Si rischia di essere petulanti a ripetere sempre lo stesso refrain, ossia che i problemi sociali più gravi sono al Sud del Paese. E’ un disco che canta sempre la stessa canzone, al punto che ci si è assuefatti al fenomeno. Ora è il turno dell’assistenza socio-sanitaria agli anziani. La popolazione invecchia e cresce a vista d’occhio, ma l’assistenza latita. Il quadro scaturisce dall’ultimo Rapporto Istat, in cui emerge che la popolazione anziana nell’ultimo decennio si è incrementata del 24,7%, pari a circa 1,7 milioni di persone.

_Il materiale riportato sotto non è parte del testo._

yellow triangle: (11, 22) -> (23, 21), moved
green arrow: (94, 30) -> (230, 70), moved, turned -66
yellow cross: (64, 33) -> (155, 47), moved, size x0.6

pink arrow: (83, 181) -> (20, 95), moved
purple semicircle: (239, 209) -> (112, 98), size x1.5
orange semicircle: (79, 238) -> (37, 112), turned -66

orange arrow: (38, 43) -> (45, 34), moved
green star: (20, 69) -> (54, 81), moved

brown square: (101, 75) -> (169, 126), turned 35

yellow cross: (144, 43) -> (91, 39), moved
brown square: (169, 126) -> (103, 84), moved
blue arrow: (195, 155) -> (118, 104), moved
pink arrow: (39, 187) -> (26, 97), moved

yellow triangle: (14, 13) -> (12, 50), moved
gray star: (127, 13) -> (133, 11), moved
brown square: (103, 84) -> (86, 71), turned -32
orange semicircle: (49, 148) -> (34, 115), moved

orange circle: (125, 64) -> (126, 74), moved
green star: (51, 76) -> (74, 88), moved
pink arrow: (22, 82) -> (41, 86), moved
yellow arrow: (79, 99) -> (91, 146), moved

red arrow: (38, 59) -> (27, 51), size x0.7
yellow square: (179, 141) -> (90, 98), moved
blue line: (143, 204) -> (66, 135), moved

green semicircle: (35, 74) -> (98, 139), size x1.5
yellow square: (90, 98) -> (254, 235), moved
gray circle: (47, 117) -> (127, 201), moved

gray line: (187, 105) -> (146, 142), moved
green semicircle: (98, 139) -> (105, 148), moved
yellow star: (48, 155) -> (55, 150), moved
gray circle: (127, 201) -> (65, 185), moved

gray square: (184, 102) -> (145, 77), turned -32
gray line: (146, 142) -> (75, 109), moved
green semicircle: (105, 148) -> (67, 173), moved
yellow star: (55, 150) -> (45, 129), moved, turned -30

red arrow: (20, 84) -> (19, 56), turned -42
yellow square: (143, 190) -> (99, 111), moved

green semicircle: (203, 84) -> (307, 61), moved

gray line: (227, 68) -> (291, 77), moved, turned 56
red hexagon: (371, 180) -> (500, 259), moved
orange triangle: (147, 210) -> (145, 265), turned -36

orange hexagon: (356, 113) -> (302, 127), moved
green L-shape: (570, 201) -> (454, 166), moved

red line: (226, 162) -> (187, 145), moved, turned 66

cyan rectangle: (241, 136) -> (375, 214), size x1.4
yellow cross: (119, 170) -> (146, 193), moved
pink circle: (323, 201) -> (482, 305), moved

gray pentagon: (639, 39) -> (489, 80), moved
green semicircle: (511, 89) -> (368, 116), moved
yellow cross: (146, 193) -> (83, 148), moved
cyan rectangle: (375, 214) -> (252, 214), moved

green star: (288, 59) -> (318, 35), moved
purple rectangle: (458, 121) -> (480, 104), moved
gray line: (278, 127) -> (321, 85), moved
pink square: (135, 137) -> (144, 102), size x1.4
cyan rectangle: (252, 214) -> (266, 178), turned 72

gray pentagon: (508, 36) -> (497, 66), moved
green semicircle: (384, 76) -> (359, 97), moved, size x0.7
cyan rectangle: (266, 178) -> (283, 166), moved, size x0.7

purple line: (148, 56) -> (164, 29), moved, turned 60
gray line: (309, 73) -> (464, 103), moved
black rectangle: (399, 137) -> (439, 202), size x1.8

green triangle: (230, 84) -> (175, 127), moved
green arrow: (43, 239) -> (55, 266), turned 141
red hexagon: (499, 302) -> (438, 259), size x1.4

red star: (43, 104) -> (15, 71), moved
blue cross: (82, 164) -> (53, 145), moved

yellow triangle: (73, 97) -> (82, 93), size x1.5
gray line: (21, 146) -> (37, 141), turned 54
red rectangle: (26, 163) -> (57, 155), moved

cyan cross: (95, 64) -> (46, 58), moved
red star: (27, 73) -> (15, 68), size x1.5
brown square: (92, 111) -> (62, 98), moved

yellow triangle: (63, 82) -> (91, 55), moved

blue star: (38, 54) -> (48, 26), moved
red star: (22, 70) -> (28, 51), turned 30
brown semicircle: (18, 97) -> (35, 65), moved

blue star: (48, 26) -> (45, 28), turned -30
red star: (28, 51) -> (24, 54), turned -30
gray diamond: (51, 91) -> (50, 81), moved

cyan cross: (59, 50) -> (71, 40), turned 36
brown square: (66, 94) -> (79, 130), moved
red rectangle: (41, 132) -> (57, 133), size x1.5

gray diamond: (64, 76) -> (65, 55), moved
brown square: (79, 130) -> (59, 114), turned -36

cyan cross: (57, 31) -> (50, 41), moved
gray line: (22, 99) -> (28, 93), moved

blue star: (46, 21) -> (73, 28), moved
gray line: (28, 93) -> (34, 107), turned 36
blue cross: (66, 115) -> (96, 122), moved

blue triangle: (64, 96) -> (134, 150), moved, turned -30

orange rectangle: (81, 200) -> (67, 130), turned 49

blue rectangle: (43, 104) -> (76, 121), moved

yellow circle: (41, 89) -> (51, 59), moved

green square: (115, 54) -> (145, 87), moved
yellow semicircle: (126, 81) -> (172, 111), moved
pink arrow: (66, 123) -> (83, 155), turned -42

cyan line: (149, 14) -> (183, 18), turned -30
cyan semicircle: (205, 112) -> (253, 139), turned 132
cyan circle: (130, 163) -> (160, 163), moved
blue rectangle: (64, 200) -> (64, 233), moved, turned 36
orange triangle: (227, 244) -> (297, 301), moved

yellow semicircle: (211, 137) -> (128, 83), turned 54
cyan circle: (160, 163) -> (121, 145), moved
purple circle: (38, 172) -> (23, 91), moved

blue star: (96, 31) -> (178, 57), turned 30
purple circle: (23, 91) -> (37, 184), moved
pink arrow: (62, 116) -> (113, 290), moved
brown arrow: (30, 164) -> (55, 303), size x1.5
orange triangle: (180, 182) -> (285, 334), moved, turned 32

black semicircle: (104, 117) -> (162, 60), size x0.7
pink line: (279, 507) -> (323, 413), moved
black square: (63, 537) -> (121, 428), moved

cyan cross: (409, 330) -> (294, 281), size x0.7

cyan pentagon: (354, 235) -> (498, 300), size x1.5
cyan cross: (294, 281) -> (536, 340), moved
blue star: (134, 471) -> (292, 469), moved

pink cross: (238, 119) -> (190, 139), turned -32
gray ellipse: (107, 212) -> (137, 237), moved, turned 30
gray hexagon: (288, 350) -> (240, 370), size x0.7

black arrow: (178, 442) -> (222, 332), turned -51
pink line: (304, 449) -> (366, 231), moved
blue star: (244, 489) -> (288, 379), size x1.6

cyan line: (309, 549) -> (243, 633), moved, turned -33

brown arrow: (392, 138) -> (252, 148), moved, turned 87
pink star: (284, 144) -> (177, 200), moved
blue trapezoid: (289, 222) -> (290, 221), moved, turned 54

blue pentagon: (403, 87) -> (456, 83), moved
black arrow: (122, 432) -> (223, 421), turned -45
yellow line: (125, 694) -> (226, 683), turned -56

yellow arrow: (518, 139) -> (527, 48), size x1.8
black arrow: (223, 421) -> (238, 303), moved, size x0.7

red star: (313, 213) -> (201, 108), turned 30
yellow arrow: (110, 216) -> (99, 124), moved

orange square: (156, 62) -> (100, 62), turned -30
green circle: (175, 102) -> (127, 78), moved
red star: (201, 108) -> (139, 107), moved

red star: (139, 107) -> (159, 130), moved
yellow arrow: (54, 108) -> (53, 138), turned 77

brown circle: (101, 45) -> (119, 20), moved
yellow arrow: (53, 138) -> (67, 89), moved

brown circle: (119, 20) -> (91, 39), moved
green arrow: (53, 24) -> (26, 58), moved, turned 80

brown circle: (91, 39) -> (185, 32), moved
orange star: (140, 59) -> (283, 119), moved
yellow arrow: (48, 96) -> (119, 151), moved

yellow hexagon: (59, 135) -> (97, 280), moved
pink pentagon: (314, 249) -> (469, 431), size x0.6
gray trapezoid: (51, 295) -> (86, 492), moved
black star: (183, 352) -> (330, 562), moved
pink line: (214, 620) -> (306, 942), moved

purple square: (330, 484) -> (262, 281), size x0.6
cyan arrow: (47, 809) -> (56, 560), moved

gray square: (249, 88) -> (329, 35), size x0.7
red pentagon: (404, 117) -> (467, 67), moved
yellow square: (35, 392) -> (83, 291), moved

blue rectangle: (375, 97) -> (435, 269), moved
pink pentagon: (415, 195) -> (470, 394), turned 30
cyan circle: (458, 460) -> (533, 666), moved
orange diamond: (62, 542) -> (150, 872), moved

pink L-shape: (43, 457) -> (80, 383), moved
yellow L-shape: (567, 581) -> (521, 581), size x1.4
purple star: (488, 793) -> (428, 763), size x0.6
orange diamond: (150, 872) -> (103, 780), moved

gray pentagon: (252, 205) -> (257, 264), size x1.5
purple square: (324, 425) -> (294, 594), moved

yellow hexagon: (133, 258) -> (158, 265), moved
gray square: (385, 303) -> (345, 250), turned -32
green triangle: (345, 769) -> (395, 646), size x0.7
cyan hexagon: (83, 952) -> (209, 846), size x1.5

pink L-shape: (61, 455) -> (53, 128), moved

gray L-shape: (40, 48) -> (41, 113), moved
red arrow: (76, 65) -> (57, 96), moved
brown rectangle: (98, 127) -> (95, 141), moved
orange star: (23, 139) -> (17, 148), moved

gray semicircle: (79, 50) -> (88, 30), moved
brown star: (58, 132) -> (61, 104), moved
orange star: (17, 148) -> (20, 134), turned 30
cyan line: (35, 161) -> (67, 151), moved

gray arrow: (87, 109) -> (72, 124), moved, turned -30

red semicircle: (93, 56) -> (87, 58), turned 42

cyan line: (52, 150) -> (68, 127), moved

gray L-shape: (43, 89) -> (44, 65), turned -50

Tuttavia il rapporto con la spesa previdenziale è inversamente proporzionale, ossia all’aumento del numero di anziani, cala la spesa sociale. L’anno scorso la spesa destinata alle pensioni è stata di 336 miliardi di euro, il 68,2 della spesa sociale complessiva. Le dolenti note riguardano i servizi socio-assistenziali, vale a dire quelle strutture che offrono servizi di supporto a individui e famiglie in situazioni di difficoltà, sia economiche che sociali. L’obiettivo è di prevenire, eliminare o ridurre i problemi legati a svantaggio, bisogno e disagio, sia individuale che familiare. Nel decennio 2012-2022, infatti, la spesa sociale è calata del 14%. Mentre gli anziani sono aumentati, i soldi sono calati da 107 a 93 euro all’anno, al Sud sono scesi a 40 euro.

Ed ecco spuntare –come se non ne fossimo a conoscenza- il divario territoriale. Si va da un minimo di 19 euro della Calabria ad un massimo di 1500 euro della Provincia autonoma di Bolzano. Anche gli anziani ospiti (!) delle strutture residenziali, al Sud sono lo 0,1%, mentre nel Nord-Est il 2,2%. Questo però potrebbe anche essere il frutto di una diversa concezione culturale e composizione sociale della famiglia, che al sud è molto più granitica. Tant’è che è ancora possibile trovare forme di famiglie allargate, con genitori, nonni e l’eventuale parentado che vivono nel vicinato. In questo caso la distribuzione dell’assistenza può svolgersi all’interno della famiglia stessa. Inoltre le donne, rispetto al Nord, lavorano in numero inferiore, quindi si dedicano alla cura e all’assistenza.

Dai numeri è palese il calo del numero degli anziani presi in carico dai servizi socio-assistenziali. Si è passati dai 596mila del 2012 ai 550mila del 2022. L’assistenza domiciliare, semmai ce ne fosse bisogno, con colf e badanti ha seguito lo stesso trend: 21 euro al Sud e 47 nel Nord-Est. Così come le spese per centri diurni e strutture residenziali o convenzionate, col Sud sempre col fiatone. Un’Italia, quindi, a 2 velocità, in cui usufruire di assistenza dipende più dalla posizione geografica, che dai reali bisogni.
I Comuni, che hanno la competenza dei servizi sociali, in realtà hanno incrementato le risorse finanziarie del 27% rispetto al 2012. Ma sono state deviate in altri interventi di Welfare. Sulla carta le Regioni a statuto speciale, tranne la Sicilia (come volevasi dimostrare, ancora una volta il Sud!) erogano servizi più efficienti, ma sono. comunque, una mosca bianca. Infine, gli over ’80, i cosiddetti “grandi anziani” sono 4,6 milioni, mentre i bambini under 10 sono di numero inferiore. Rappresentano la fascia più fragile della popolazione, spesso non autosufficienti, in quanto hanno bisogno di cure e assistenza continua.